▸ **AIM OF THE EXERCISE**: What lines below contain the string "använder"? List them all.

▸ **SUPPLIED DATA**:
*** Block opens ***
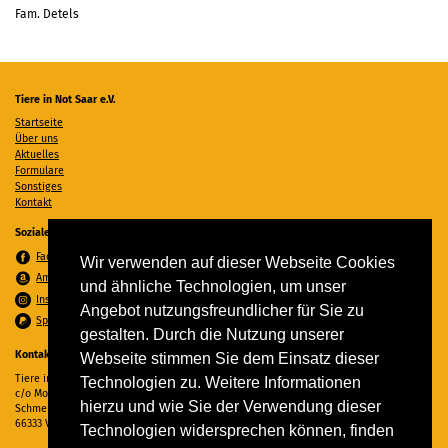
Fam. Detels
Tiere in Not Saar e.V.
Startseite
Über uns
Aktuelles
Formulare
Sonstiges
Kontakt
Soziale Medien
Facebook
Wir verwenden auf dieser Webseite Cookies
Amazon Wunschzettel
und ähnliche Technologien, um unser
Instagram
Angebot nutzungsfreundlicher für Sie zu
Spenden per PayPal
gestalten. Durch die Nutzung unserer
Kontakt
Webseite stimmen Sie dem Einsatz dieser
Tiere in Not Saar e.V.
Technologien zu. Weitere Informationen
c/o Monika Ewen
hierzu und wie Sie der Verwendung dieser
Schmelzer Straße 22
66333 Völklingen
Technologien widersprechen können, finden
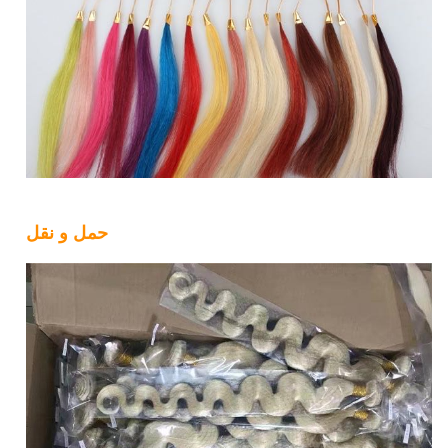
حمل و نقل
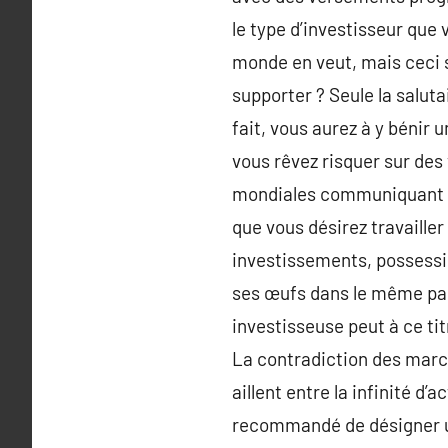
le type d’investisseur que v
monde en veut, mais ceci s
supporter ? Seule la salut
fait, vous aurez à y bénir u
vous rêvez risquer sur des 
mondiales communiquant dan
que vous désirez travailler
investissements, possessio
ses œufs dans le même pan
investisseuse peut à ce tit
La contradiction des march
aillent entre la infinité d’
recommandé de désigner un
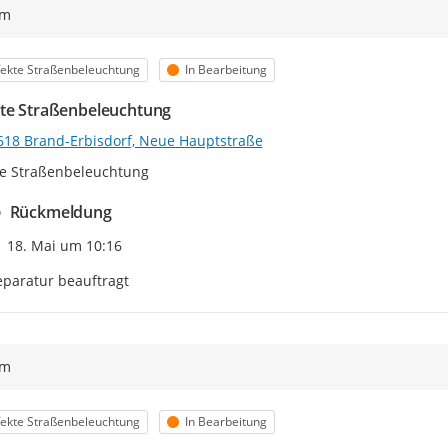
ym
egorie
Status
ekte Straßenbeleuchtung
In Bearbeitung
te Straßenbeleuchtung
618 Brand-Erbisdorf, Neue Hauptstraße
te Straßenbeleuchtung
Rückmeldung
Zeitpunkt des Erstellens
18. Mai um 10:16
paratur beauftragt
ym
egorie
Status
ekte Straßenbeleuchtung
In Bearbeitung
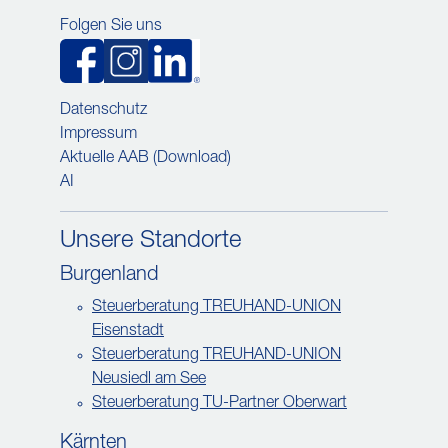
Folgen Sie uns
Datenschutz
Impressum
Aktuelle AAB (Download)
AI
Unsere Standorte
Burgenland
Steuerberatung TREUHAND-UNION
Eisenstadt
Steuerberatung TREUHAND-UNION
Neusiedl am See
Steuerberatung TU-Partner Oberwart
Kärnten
*** Block closes ***
*** Block opens ***
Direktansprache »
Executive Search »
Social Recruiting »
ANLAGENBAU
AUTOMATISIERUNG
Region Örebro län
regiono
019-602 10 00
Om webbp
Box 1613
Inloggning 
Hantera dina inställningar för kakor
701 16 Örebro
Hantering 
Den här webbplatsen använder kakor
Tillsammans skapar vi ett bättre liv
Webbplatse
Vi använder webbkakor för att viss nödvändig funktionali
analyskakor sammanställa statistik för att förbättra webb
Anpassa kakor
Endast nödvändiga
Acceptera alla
*** Block closes ***
*** Block opens ***
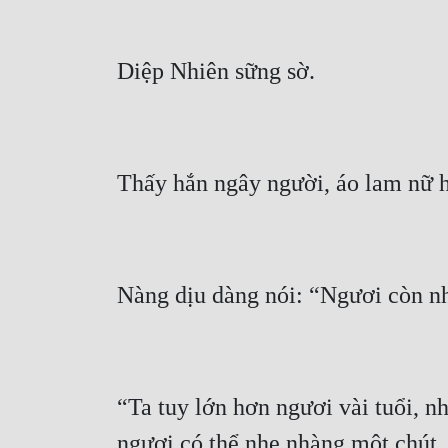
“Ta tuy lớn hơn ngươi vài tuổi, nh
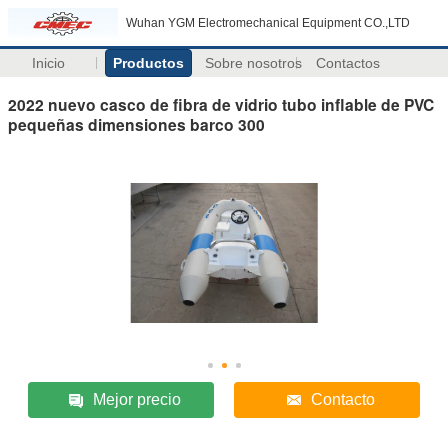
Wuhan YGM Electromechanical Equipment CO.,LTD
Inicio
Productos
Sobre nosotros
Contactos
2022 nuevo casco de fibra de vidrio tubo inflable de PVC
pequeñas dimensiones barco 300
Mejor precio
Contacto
*** Block closes ***
▸ **YOUR RESPONSE**:
Den här webbplatsen använder kakor
Vi använder webbkakor för att viss nödvändig funktionali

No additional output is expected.